◆ **ACTION ITEM**
The data should be transcribed in its entirety, word for word.

◆ **DATA RECORDS**

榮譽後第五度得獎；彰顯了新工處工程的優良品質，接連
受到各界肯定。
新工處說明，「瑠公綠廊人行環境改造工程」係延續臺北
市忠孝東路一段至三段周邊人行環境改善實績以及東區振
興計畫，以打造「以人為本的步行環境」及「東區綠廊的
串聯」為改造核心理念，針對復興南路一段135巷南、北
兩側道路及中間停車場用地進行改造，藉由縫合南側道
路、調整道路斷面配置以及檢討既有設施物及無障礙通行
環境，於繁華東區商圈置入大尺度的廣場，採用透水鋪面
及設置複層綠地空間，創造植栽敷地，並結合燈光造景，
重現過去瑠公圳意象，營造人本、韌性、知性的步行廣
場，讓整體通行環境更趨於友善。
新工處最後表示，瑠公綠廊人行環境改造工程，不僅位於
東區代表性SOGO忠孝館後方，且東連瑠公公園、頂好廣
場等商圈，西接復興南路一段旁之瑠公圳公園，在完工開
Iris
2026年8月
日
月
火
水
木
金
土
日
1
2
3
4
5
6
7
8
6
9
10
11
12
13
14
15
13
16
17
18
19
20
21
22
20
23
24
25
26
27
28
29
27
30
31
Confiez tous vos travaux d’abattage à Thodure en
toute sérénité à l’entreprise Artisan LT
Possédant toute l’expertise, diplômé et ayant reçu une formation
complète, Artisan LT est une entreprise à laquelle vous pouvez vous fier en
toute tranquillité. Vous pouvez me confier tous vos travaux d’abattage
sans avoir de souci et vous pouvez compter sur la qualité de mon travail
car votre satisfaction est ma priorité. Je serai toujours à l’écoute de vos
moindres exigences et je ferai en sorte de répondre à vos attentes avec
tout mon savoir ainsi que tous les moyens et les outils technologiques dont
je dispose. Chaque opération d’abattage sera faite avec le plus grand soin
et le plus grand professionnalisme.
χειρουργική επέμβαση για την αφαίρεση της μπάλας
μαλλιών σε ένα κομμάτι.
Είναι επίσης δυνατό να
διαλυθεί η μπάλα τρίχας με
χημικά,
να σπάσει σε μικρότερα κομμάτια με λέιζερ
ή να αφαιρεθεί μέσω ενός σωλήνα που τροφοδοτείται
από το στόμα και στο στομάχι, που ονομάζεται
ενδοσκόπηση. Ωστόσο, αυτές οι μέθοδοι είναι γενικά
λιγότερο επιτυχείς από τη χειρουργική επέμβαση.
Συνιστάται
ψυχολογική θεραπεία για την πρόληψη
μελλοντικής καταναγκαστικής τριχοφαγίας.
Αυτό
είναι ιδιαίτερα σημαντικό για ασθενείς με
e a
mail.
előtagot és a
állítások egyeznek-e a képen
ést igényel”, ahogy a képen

◆ **RESULT OF THE TASK**
榮譽後第五度得獎；彰顯了新工處工程的優良品質，接連
受到各界肯定。
新工處說明，「瑠公綠廊人行環境改造工程」係延續臺北
市忠孝東路一段至三段周邊人行環境改善實績以及東區振
興計畫，以打造「以人為本的步行環境」及「東區綠廊的
串聯」為改造核心理念，針對復興南路一段135巷南、北
兩側道路及中間停車場用地進行改造，藉由縫合南側道
路、調整道路斷面配置以及檢討既有設施物及無障礙通行
環境，於繁華東區商圈置入大尺度的廣場，採用透水鋪面
及設置複層綠地空間，創造植栽敷地，並結合燈光造景，
重現過去瑠公圳意象，營造人本、韌性、知性的步行廣
場，讓整體通行環境更趨於友善。
新工處最後表示，瑠公綠廊人行環境改造工程，不僅位於
東區代表性SOGO忠孝館後方，且東連瑠公公園、頂好廣
場等商圈，西接復興南路一段旁之瑠公圳公園，在完工開
Iris
2026年8月
日
月
火
水
木
金
土
日
1
2
3
4
5
6
7
8
6
9
10
11
12
13
14
15
13
16
17
18
19
20
21
22
20
23
24
25
26
27
28
29
27
30
31
Confiez tous vos travaux d’abattage à Thodure en
toute sérénité à l’entreprise Artisan LT
Possédant toute l’expertise, diplômé et ayant reçu une formation
complète, Artisan LT est une entreprise à laquelle vous pouvez vous fier en
toute tranquillité. Vous pouvez me confier tous vos travaux d’abattage
sans avoir de souci et vous pouvez compter sur la qualité de mon travail
car votre satisfaction est ma priorité. Je serai toujours à l’écoute de vos
moindres exigences et je ferai en sorte de répondre à vos attentes avec
tout mon savoir ainsi que tous les moyens et les outils technologiques dont
je dispose. Chaque opération d’abattage sera faite avec le plus grand soin
et le plus grand professionnalisme.
χειρουργική επέμβαση για την αφαίρεση της μπάλας
μαλλιών σε ένα κομμάτι.
Είναι επίσης δυνατό να
διαλυθεί η μπάλα τρίχας με
χημικά,
να σπάσει σε μικρότερα κομμάτια με λέιζερ
ή να αφαιρεθεί μέσω ενός σωλήνα που τροφοδοτείται
από το στόμα και στο στομάχι, που ονομάζεται
ενδοσκόπηση. Ωστόσο, αυτές οι μέθοδοι είναι γενικά
λιγότερο επιτυχείς από τη χειρουργική επέμβαση.
Συνιστάται
ψυχολογική θεραπεία για την πρόληψη
μελλοντικής καταναγκαστικής τριχοφαγίας.
Αυτό
είναι ιδιαίτερα σημαντικό για ασθενείς με
e a
mail.
előtagot és a
állítások egyeznek-e a képen
ést igényel”, ahogy a képen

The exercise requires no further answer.